Rather than trying to compete with others, it’s more like we want to make food that is truly unique to us. The Rice and Noppe Stew is one example of this, but we cook all of our food in that hearth right over there. We always have our guests eat in a private room, because we want them to experience eating and relaxing in this kind of traditional home. We want them to experience what it is like to slip back in time to 150 years ago.

Why have people continued to live in such a snow ridden area?


I think this is due to the fact that the most famous rice in Japan “Ounuma Koshihikari,” is produced right here in this area.

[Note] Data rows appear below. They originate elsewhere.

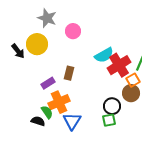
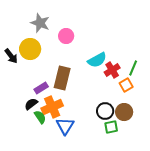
red cross: (119, 65) -> (112, 70), size x0.7
brown rectangle: (69, 73) -> (62, 78), size x1.6
brown circle: (131, 93) -> (124, 112), moved
green square: (109, 120) -> (111, 127), moved
black semicircle: (38, 121) -> (31, 104), moved, turned -56

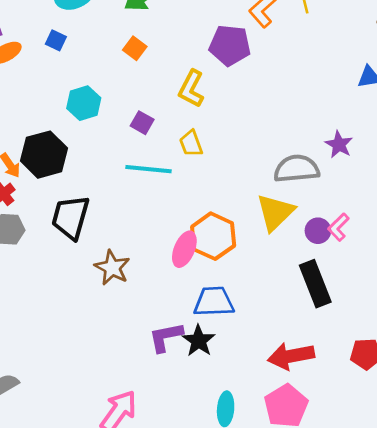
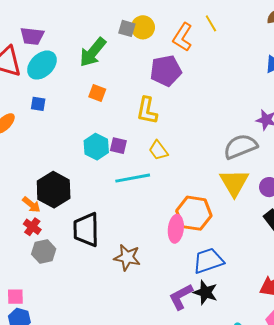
cyan hexagon: (84, 103) -> (96, 147), moved

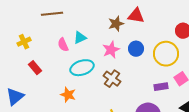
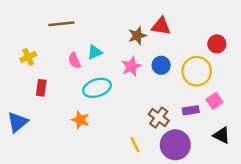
red rectangle: (35, 68) -> (41, 88), turned 48
brown cross: (112, 79) -> (159, 117), moved

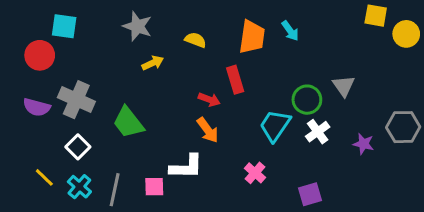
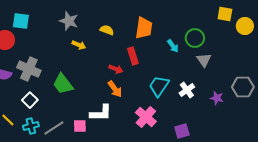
cyan arrow: (290, 31) -> (173, 46), moved
yellow arrow: (153, 63) -> (79, 45), turned 48
green circle: (307, 100) -> (195, 38), moved
pink cross: (255, 173) -> (146, 117), size x1.5
cyan cross: (79, 187) -> (31, 126), turned 35
gray line: (115, 190) -> (54, 128), turned 45

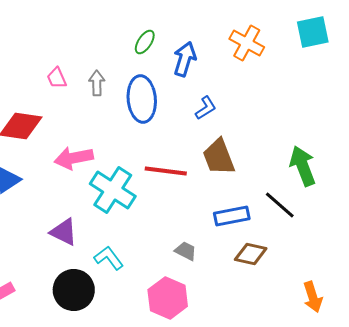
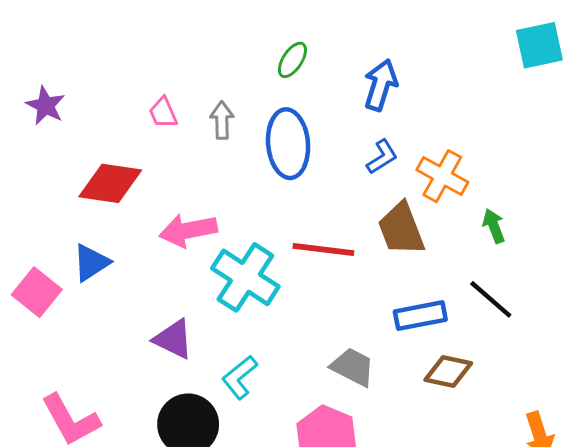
orange cross: (247, 43) -> (442, 176), moved
blue arrow: (185, 59) -> (381, 85), moved
green arrow: (303, 166) -> (494, 226), moved, size x0.6
gray trapezoid: (186, 251) -> (353, 367), size x1.4
cyan L-shape: (109, 258) -> (240, 377), turned -92

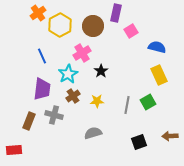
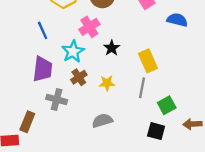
yellow rectangle: (159, 75) -> (148, 61), moved
green square: (148, 102) -> (167, 105), moved
brown rectangle: (29, 121) -> (27, 122), moved
black square: (139, 142) -> (156, 131), turned 35

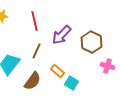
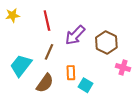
orange rectangle: (57, 71) -> (71, 73), turned 48

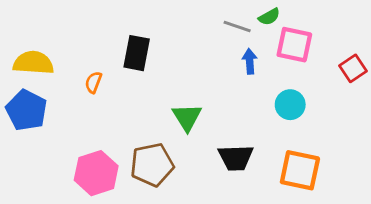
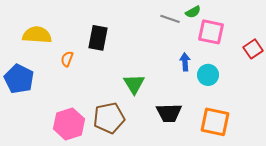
blue arrow: (250, 61) -> (185, 62), moved
yellow semicircle: (33, 63) -> (37, 35), moved

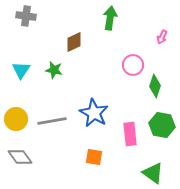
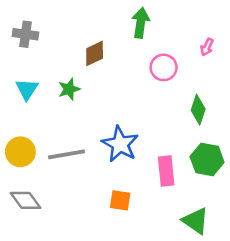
gray cross: (26, 16) -> (26, 34), moved
pink circle: (133, 65) -> (164, 67), moved
green star: (54, 70) -> (69, 89), turned -30

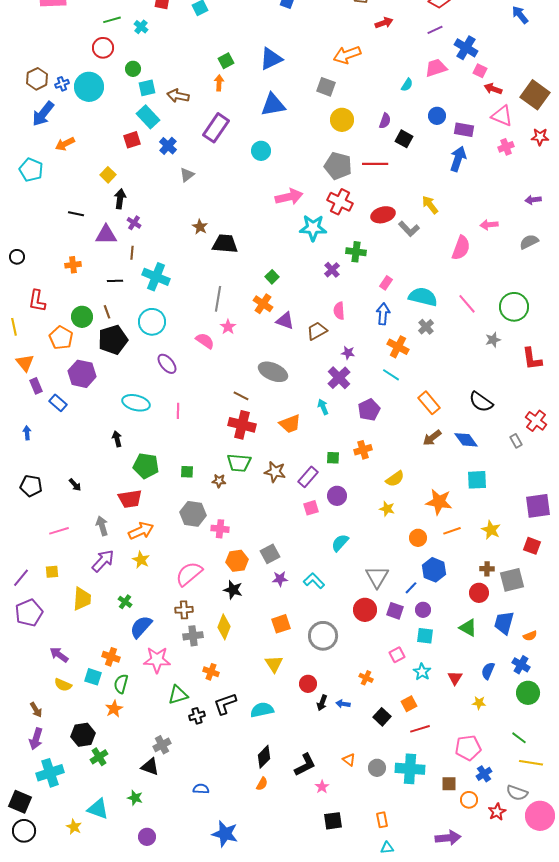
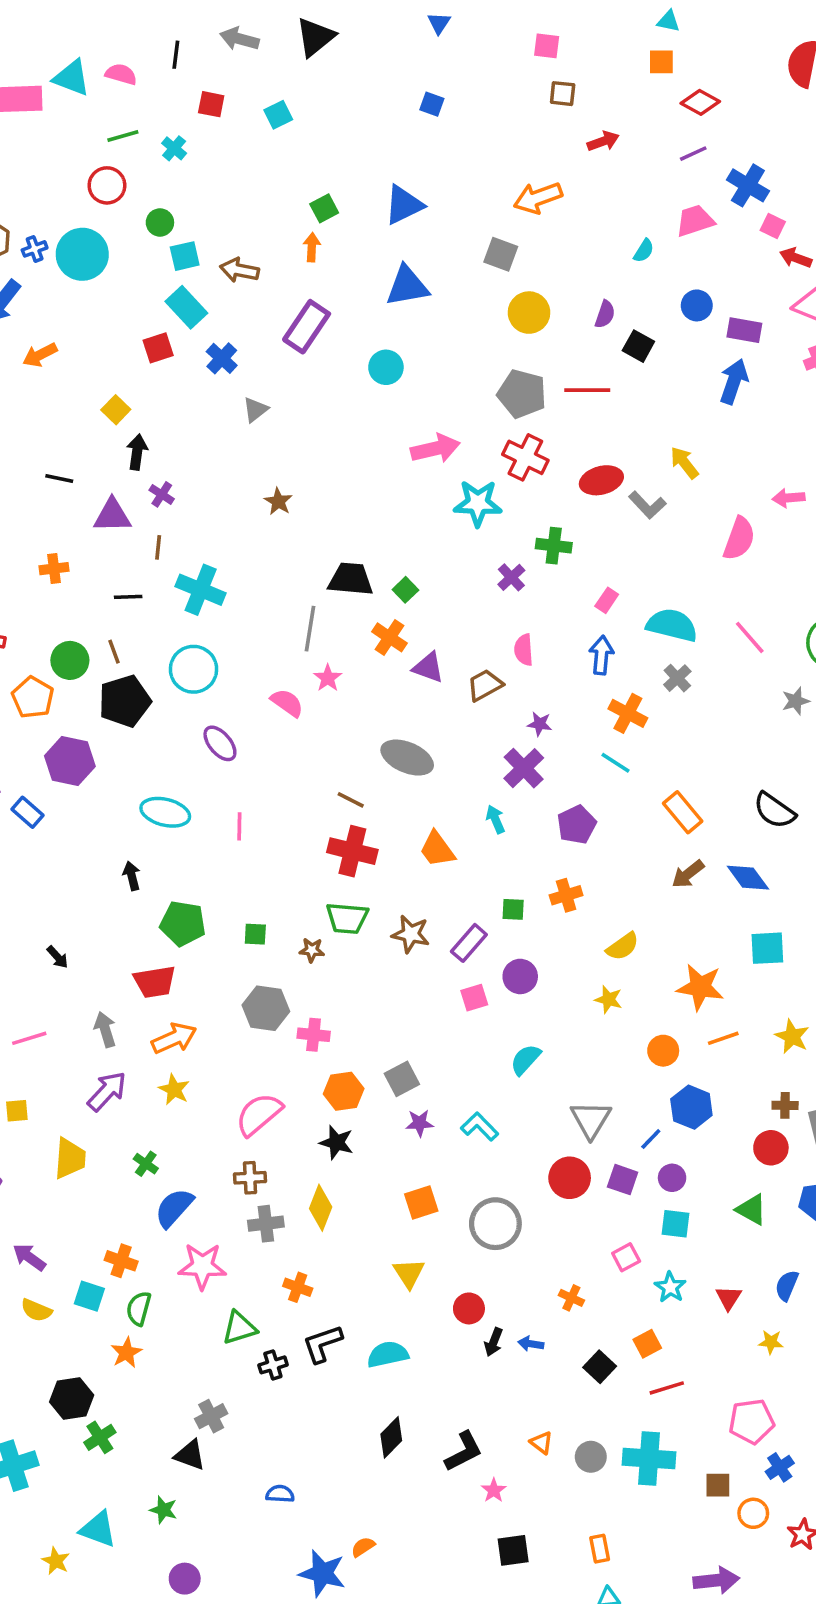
black trapezoid: (225, 244) -> (351, 579), moved
orange trapezoid: (290, 424) -> (437, 849), turned 75
orange semicircle: (262, 784) -> (363, 1547), moved, turned -152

This trip is one way to truly understand what Snow Country A-Class Gourmet really is. After trying the Minami Ounuma Kocchi-Gawa Koshihikari rice, you could go and try the “Thunder and Lighting” spring water. This spring water has been the main water source for the Ounuma rice paddies and it’s safe to say that the Keyaki rice you have just eaten was also made using this water.

Mr. Nagumo said that the sound we hear at the beginning of this clip wasn’t the sound of food being prepared, but rather the sound of the cry of a Higurashi cicada in summer.

As its name implies, the cicadas begin to cry when the evening comes, bringing an end to the day. But they also cry in the morning as well. They must have a natural instinct when it comes to the coming and going of darkness. Mr. Nagumo also stated that he can sometimes hear the sound of the cicadas when he is dreaming. That is when he can truly feel the joy of living in an area surrounded by nature.